• **Try it**
Please give the number of lines in the entries below that hold "Haberdashers", with no other words.

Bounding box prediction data
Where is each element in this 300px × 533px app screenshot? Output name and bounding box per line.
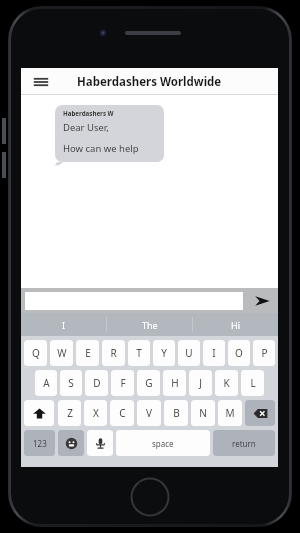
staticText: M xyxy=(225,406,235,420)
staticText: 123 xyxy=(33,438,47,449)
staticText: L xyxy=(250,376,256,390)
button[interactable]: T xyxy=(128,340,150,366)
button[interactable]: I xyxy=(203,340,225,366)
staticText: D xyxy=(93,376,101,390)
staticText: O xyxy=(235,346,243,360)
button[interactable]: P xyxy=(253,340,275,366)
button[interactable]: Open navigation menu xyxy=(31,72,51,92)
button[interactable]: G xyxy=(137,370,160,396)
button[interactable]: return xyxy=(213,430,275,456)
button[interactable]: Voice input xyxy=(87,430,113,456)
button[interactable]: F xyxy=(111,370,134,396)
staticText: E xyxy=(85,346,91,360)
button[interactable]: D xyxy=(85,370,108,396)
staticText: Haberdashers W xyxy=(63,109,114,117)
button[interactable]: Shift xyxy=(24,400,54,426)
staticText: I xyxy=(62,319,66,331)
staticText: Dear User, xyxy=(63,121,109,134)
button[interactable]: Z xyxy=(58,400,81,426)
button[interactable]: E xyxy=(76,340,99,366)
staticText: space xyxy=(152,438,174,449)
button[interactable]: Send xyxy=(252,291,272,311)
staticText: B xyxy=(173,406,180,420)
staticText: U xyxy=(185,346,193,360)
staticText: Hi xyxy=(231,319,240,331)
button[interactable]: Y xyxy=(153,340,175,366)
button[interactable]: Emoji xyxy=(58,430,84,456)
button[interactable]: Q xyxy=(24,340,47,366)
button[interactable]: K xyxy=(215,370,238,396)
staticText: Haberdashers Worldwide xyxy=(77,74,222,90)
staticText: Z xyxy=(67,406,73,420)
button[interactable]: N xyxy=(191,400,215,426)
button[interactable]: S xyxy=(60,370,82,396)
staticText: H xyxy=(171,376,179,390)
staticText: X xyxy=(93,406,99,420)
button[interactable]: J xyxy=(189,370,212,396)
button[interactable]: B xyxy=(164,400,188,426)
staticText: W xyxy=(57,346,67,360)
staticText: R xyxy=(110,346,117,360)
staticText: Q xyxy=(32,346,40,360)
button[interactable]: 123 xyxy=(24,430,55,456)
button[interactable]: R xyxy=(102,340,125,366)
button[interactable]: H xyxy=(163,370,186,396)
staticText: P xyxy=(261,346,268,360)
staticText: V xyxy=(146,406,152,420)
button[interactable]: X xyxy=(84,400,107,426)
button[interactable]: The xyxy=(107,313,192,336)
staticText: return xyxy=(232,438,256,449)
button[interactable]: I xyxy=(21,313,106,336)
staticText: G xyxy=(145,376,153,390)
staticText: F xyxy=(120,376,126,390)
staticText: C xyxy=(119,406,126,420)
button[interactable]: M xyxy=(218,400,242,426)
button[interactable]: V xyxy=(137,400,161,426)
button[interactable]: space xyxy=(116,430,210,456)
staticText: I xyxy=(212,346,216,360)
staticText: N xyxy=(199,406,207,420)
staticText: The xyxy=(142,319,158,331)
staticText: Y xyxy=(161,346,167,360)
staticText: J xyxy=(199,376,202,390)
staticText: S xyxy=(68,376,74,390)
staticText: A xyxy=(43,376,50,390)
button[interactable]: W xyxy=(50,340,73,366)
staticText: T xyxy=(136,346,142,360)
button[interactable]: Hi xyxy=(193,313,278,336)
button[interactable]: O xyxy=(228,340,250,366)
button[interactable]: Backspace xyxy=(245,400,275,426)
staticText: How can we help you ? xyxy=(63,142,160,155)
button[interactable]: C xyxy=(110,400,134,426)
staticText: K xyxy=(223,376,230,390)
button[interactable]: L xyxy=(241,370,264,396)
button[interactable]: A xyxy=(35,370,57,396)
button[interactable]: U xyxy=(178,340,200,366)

• **Solution**
2